Samsung has won the merger war:
. . . C&T shareholders approved the contested merger, with almost 70% voting in favour. (Earlier in the day Cheil’s shareholders had voted unanimously to pass the bid.) (cite)
Samsung did everything it could do to win:
Watermelons and walnut cakes were hand-delivered to shareholders’ homes; text messages implored them to toe the line. Solemn front-page advertisements, which ran in almost every local newspaper this week, put forward an “earnest plea to shareholders.

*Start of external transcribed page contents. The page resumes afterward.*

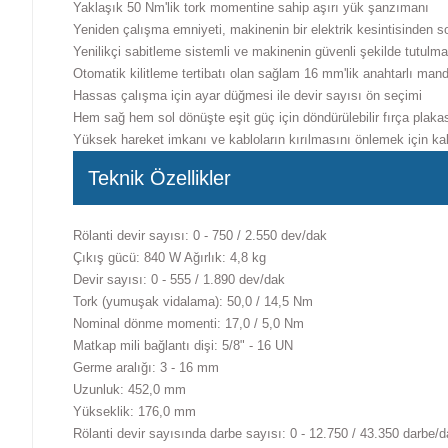
Yaklaşık 50 Nm'lik tork momentine sahip aşırı yük şanzımanı
Yeniden çalışma emniyeti, makinenin bir elektrik kesintisinden s
Yenilikçi sabitleme sistemli ve makinenin güvenli şekilde tutul
Otomatik kilitleme tertibatı olan sağlam 16 mm'lik anahtarlı man
Hassas çalışma için ayar düğmesi ile devir sayısı ön seçimi
Hem sağ hem sol dönüşte eşit güç için döndürülebilir fırça plaka
Yüksek hareket imkanı ve kabloların kırılmasını önlemek için kabl
Teknik Özellikler
Rölanti devir sayısı: 0 - 750 / 2.550 dev/dak
Çıkış gücü: 840 W Ağırlık: 4,8 kg
Devir sayısı: 0 - 555 / 1.890 dev/dak
Tork (yumuşak vidalama): 50,0 / 14,5 Nm
Nominal dönme momenti: 17,0 / 5,0 Nm
Matkap mili bağlantı dişi: 5/8" - 16 UN
Germe aralığı: 3 - 16 mm
Uzunluk: 452,0 mm
Yükseklik: 176,0 mm
Rölanti devir sayısında darbe sayısı: 0 - 12.750 / 43.350 darbe/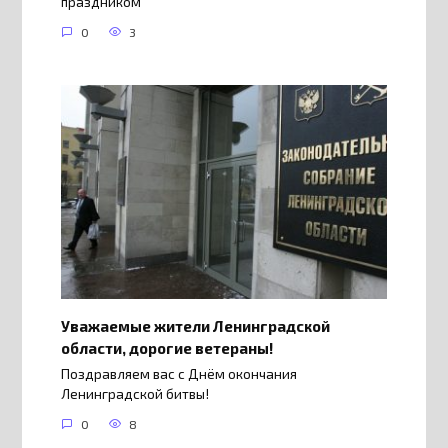
праздником
0
3
Уважаемые жители Ленинградской
области, дорогие ветераны!
Поздравляем вас с Днём окончания
Ленинградской битвы!
0
8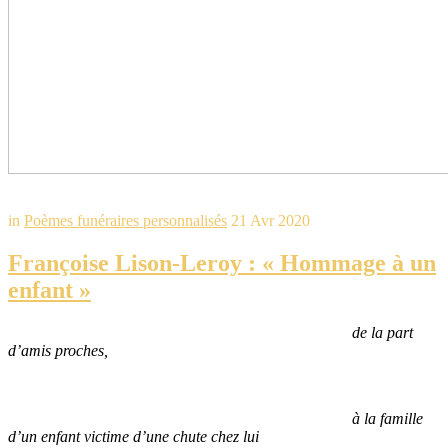
in
Poèmes funéraires personnalisés
21 Avr 2020
Françoise Lison-Leroy : « Hommage à un
enfant »
de la part
d’amis proches,
à la famille
d’un enfant victime d’une chute chez lui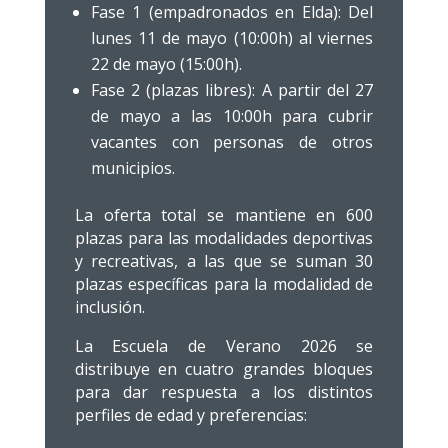
Fase 1 (empadronados en Elda): Del
lunes 11 de mayo (10:00h) al viernes
22 de mayo (15:00h).
Fase 2 (plazas libres): A partir del 27
de mayo a las 10:00h para cubrir
vacantes con personas de otros
municipios.
La oferta total se mantiene en 600
plazas para las modalidades deportivas
y recreativas, a las que se suman 30
plazas específicas para la modalidad de
inclusión.
La Escuela de Verano 2026 se
distribuye en cuatro grandes bloques
para dar respuesta a los distintos
perfiles de edad y preferencias: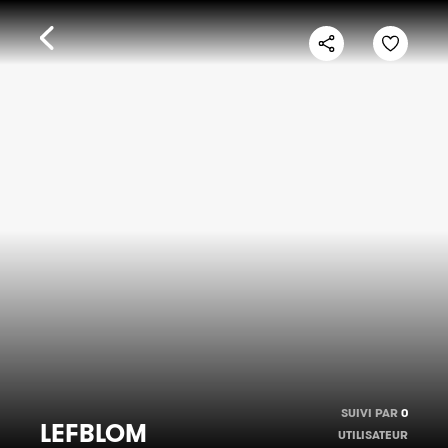
SUIVI PAR
0
LEFBLOM
UTILISATEUR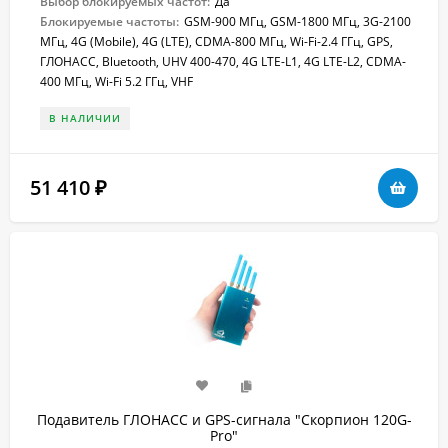
Выбор блокируемых частот:
Да
Блокируемые частоты:
GSM-900 МГц, GSM-1800 МГц, 3G-2100
МГц, 4G (Mobile), 4G (LTE), CDMA-800 МГц, Wi-Fi-2.4 ГГц, GPS,
ГЛОНАСС, Bluetooth, UHV 400-470, 4G LTE-L1, 4G LTE-L2, CDMA-
400 МГц, Wi-Fi 5.2 ГГц, VHF
В НАЛИЧИИ
51 410
₽
Подавитель ГЛОНАСС и GPS-сигнала "Скорпион 120G-
Pro"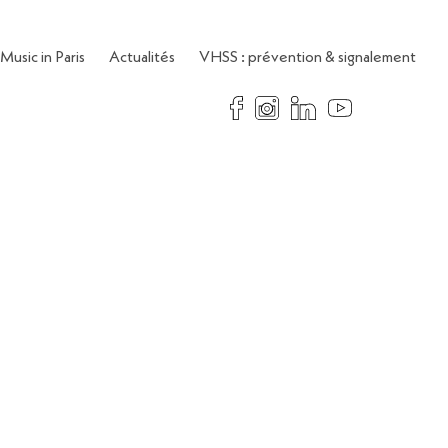
Music in Paris
Actualités
VHSS : prévention & signalement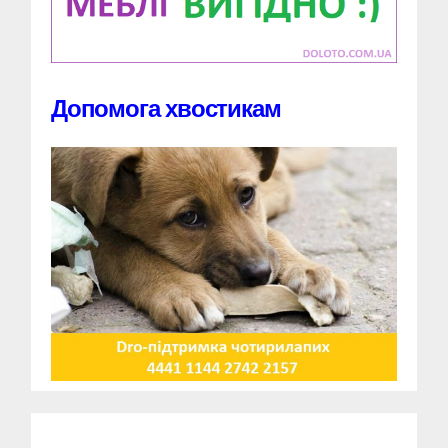
Допомога хвостикам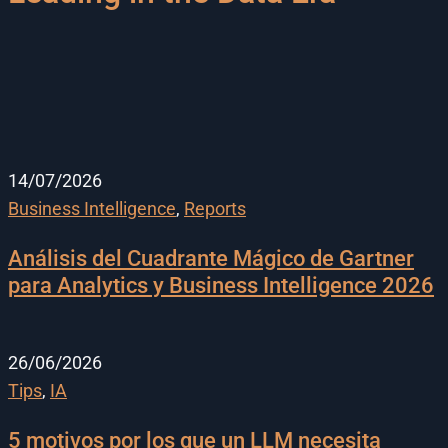
14/07/2026
Business Intelligence
,
Reports
Análisis del Cuadrante Mágico de Gartner
para Analytics y Business Intelligence 2026
26/06/2026
Tips
,
IA
5 motivos por los que un LLM necesita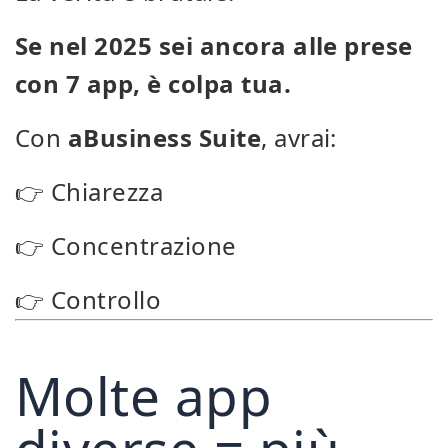
Se nel 2025 sei ancora alle prese
con 7 app, è colpa tua.
Con
aBusiness Suite
, avrai:
👉 Chiarezza
👉 Concentrazione
👉 Controllo
Molte app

however, nothing stays the same:
Whatever the legal outcome, Elliott’s continuing defiance will be an irritant to Samsung and the Lee family. Its protest—a rare challenge by a foreign activist fund to South Korea’s biggest business group—has stirred public debate in the country about its corporate-governance standards, at a time when disenchantment with the families that own its large corporations, or chaebol, is growing. Local minority shareholders have rallied in online communities over the past six weeks. Many hoped C&T’s biggest single investor, South Korea’s National Pension Service (NPS), would oppose the bid—just as it did recently with a similar in-house merger at another chaebol, SK Telecom. However, the NPS appears to have cast its vote in favour this time.
Other “ants” or smaller shareholders, such as Grace Jeon had plenty to say about the merger:
Grace Jeon, a 53-year-old freelancer from the city of Ilsan, is one of those shareholders (ants). . . Ms. Jeon said in an interview ahead of the vote that she planned to oppose the merger, which she called an attempt to push through family succession over the best interests of small shareholders.
“This merger is for Lee Jae-yong, by Lee Jae-yong and of Lee Jae-yong,” she said in an interview, referring to the 47 year-old son of Samsung chairman Lee Kun-hee. She added that foreign shareholders deserve the same rights. (cite)
One commenter in the Economist article raised issues with how Samsung had conducted its campaign, based on what amounts to Samsung’s sponsored libel against Elliot Partners and Jews, in general:
The ugliness is, in part, that Samsung resorted to blunt hateful Jew-hating cartoons posted on C&T’s own website depicting Elliott’s Jewish CEO as a vulture. And Samsung refused to acknowledge, let alone stop this until a NY Observer story was picked up by the AP and spread around the world. Only then did the company issue a standard retraction. Samsung also appears to be behind a campaign pushed by a company called Mediapen whose former head and large shareholder is a deputy minister in the South Korean government, which included their own materials and enlisted columnists and TV to write about “ruthless” Jewish money. This campaign includes saying that Jewish “money” controls Institutional Shareholder Services Inc., a US shareholder advisory service – which conveniently of course ignores the fact that the Korea Corporate Governance Service advised against the deal.
So the lesson for me, other than not buying Samsung products, is that the Lee family is ruthless though they are not Jewish.
Of course I really hope the commenter is not living in Korea since he might have a problem with such a litigious and ruthless-non-Jewish company as Samsung.
The advisory committee on Friday requested that the fund
revise its internal rules and regulations to minimise potential
controversy on future decisions, without elaborating further.
Would they have recommended against this merger since the board had already made up their minds before the vote?